Y aclara: “En el ACNUR hemos venido señalando que son equivocados los argumentos y la conclusión de la sentencia del Tribunal Constitucional. Y sobre todo que nos preocupa mucho su impacto humano. Pero jamás hemos dicho que esa sentencia es ilegítima. Nunca haríamos eso, pues sabemos que el Tribunal Constitucional es un órgano legítimo, independiente y soberano”.
–¿Hay pronunciamientos públicos del ACNUR al respecto?
–Por supuesto. Después del fallo, dado en septiembre del año pasado, nos hemos pronunciado en tres ocasiones a través de comunicados públicos en los que expresamos la postura que le comento. El primer pronunciamiento del ACNUR fue en octubre, el segundo en diciembre y el más reciente fue el pasado mes de abril.
–¿Qué otros organismos internacionales han externado su preocupación?
–La Comisión Interamericana de Derechos Humanos ya hizo una visita in loco a República Dominicana justamente para examinar el asunto. Hizo un informe preliminar que es bastante crítico de la sentencia y también de su impacto humano. Y el Comité Permanente de la OEA, del cual forman parte todos sus Estados miembros, ha tenido por lo menos dos reuniones para discutir el tema y ha mostrado también preocupación.

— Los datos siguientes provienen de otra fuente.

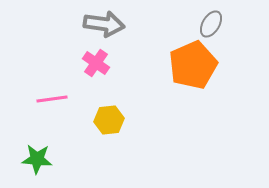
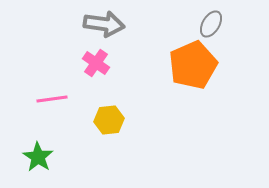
green star: moved 1 px right, 2 px up; rotated 28 degrees clockwise
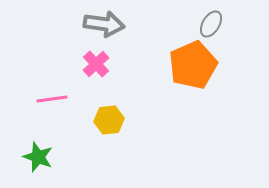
pink cross: moved 1 px down; rotated 12 degrees clockwise
green star: rotated 12 degrees counterclockwise
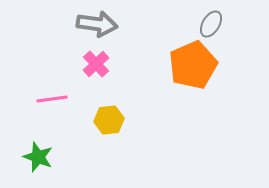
gray arrow: moved 7 px left
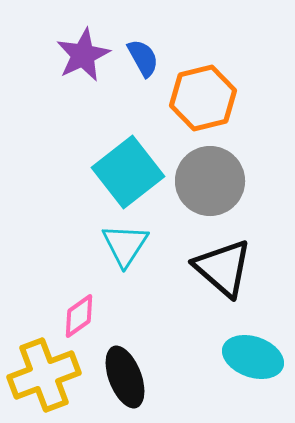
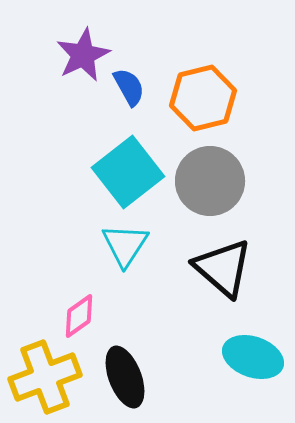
blue semicircle: moved 14 px left, 29 px down
yellow cross: moved 1 px right, 2 px down
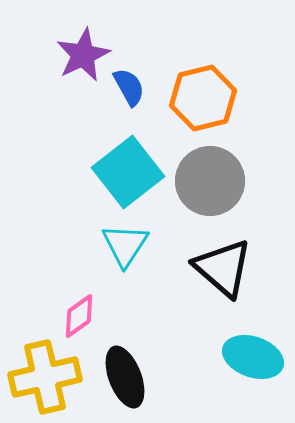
yellow cross: rotated 8 degrees clockwise
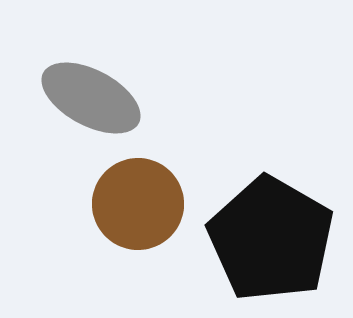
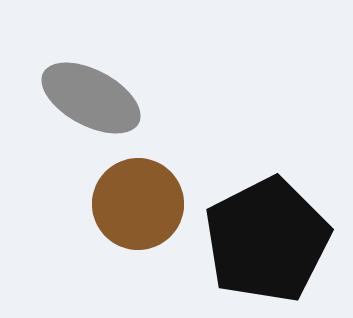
black pentagon: moved 4 px left, 1 px down; rotated 15 degrees clockwise
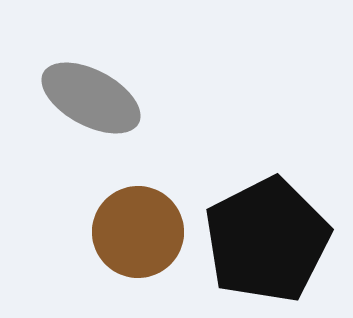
brown circle: moved 28 px down
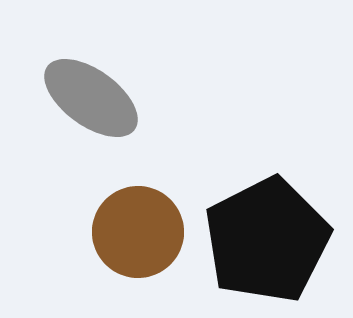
gray ellipse: rotated 8 degrees clockwise
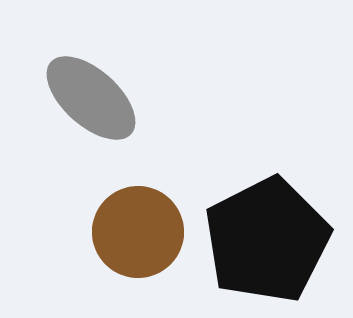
gray ellipse: rotated 6 degrees clockwise
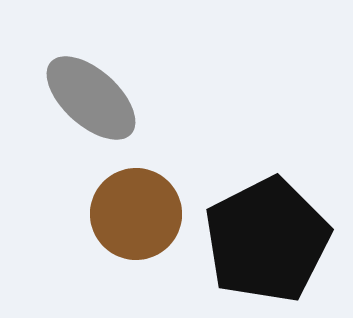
brown circle: moved 2 px left, 18 px up
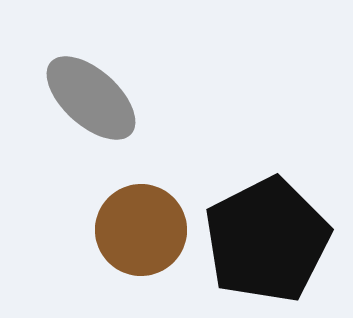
brown circle: moved 5 px right, 16 px down
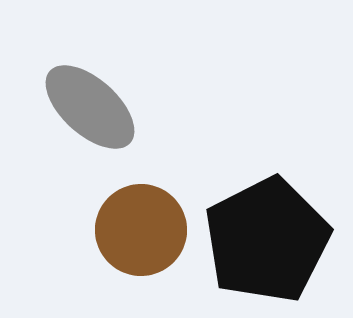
gray ellipse: moved 1 px left, 9 px down
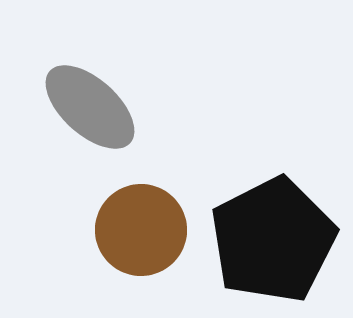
black pentagon: moved 6 px right
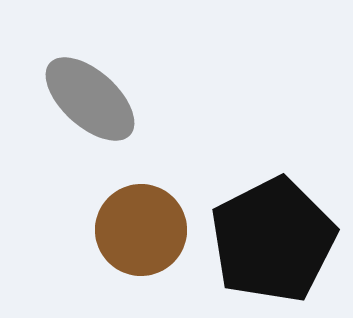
gray ellipse: moved 8 px up
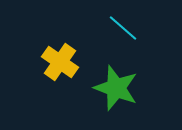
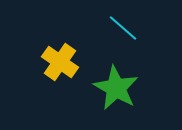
green star: rotated 9 degrees clockwise
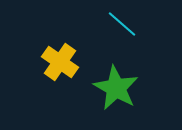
cyan line: moved 1 px left, 4 px up
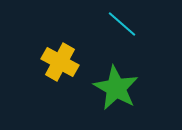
yellow cross: rotated 6 degrees counterclockwise
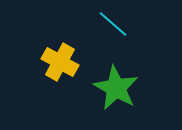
cyan line: moved 9 px left
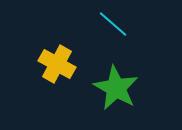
yellow cross: moved 3 px left, 2 px down
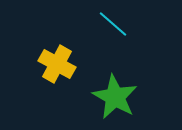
green star: moved 1 px left, 9 px down
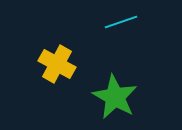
cyan line: moved 8 px right, 2 px up; rotated 60 degrees counterclockwise
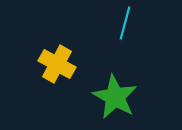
cyan line: moved 4 px right, 1 px down; rotated 56 degrees counterclockwise
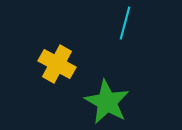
green star: moved 8 px left, 5 px down
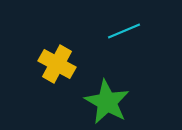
cyan line: moved 1 px left, 8 px down; rotated 52 degrees clockwise
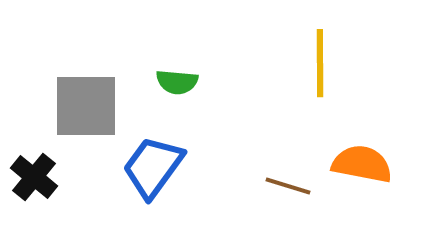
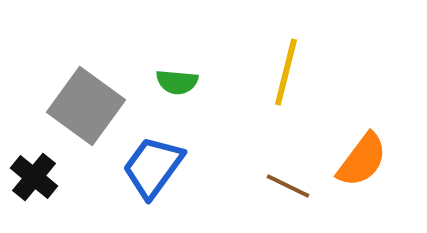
yellow line: moved 34 px left, 9 px down; rotated 14 degrees clockwise
gray square: rotated 36 degrees clockwise
orange semicircle: moved 4 px up; rotated 116 degrees clockwise
brown line: rotated 9 degrees clockwise
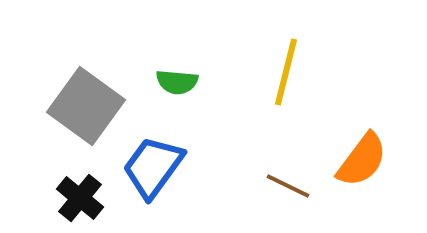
black cross: moved 46 px right, 21 px down
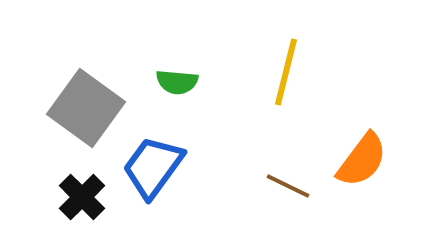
gray square: moved 2 px down
black cross: moved 2 px right, 1 px up; rotated 6 degrees clockwise
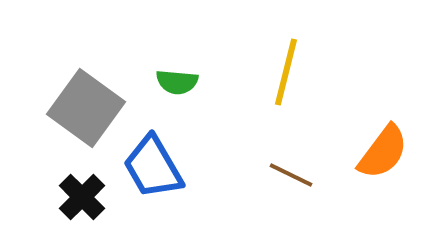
orange semicircle: moved 21 px right, 8 px up
blue trapezoid: rotated 66 degrees counterclockwise
brown line: moved 3 px right, 11 px up
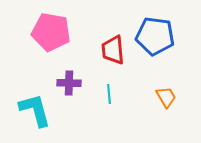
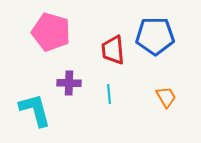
pink pentagon: rotated 6 degrees clockwise
blue pentagon: rotated 9 degrees counterclockwise
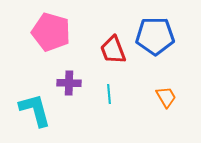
red trapezoid: rotated 16 degrees counterclockwise
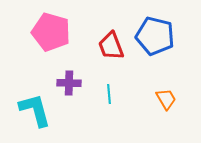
blue pentagon: rotated 15 degrees clockwise
red trapezoid: moved 2 px left, 4 px up
orange trapezoid: moved 2 px down
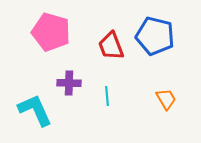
cyan line: moved 2 px left, 2 px down
cyan L-shape: rotated 9 degrees counterclockwise
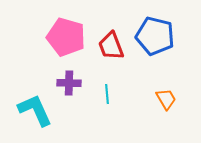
pink pentagon: moved 15 px right, 5 px down
cyan line: moved 2 px up
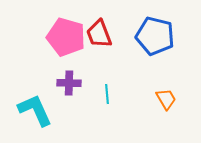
red trapezoid: moved 12 px left, 12 px up
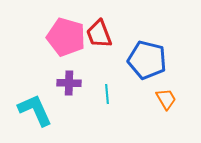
blue pentagon: moved 8 px left, 24 px down
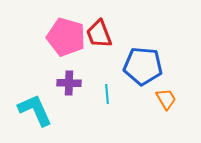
blue pentagon: moved 4 px left, 6 px down; rotated 9 degrees counterclockwise
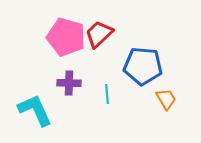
red trapezoid: rotated 68 degrees clockwise
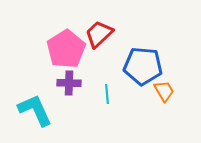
pink pentagon: moved 12 px down; rotated 24 degrees clockwise
orange trapezoid: moved 2 px left, 8 px up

“Lo mismo ha hecho el Departamento de Estado de Estados Unidos. Y en Ginebra ya se pronunció públicamente la oficina del Alto Comisionado de las Naciones Unidas para los Derechos Humanos. Otros organismos de prestigio, como Amnistía Internacional, comparten igual posición e incluso algunos países aglutinados en el Caricom (Comunidad del Caribe).”
–Usted se ha reunido con el presidente de la República Dominicana, Danilo Medina, para tratar el asunto. ¿Qué le ha dicho?
–El presidente se ha reunido conmigo, pero también con otros jefes de agencias de Naciones Unidas. Nos dice que acata la sentencia del Tribunal Constitucional por ser un ente independiente del Ejecutivo, pero también dice solidarizarse con los afectados porque entiende que es un drama humano.
“Ofrece una solución legislativa: elaborar un anteproyecto de ley para someterlo al Congreso y así solucionar el problema. Esto nos los ha dicho en privado, pero también públicamente. Sin embargo ya han pasado siete meses de la sentencia y ese compromiso del presidente ha quedado en pura expresión verbal.”
–Corre el rumor de que la salida podrá ser ofrecerles la naturalización a los descendientes de haitianos nacidos aquí.
–Sí, pero la naturalización es para extranjeros y además resta derechos ciudadanos. Y ellos son dominicanos. Aquí nacieron y aquí han vivido siempre. La postura del ACNUR es que se les restituya la nacionalidad automáticamente. Si ya se las quitaron y los dejaron apátridas, pues que se las devuelvan. Eso es lo justo y lo práctico.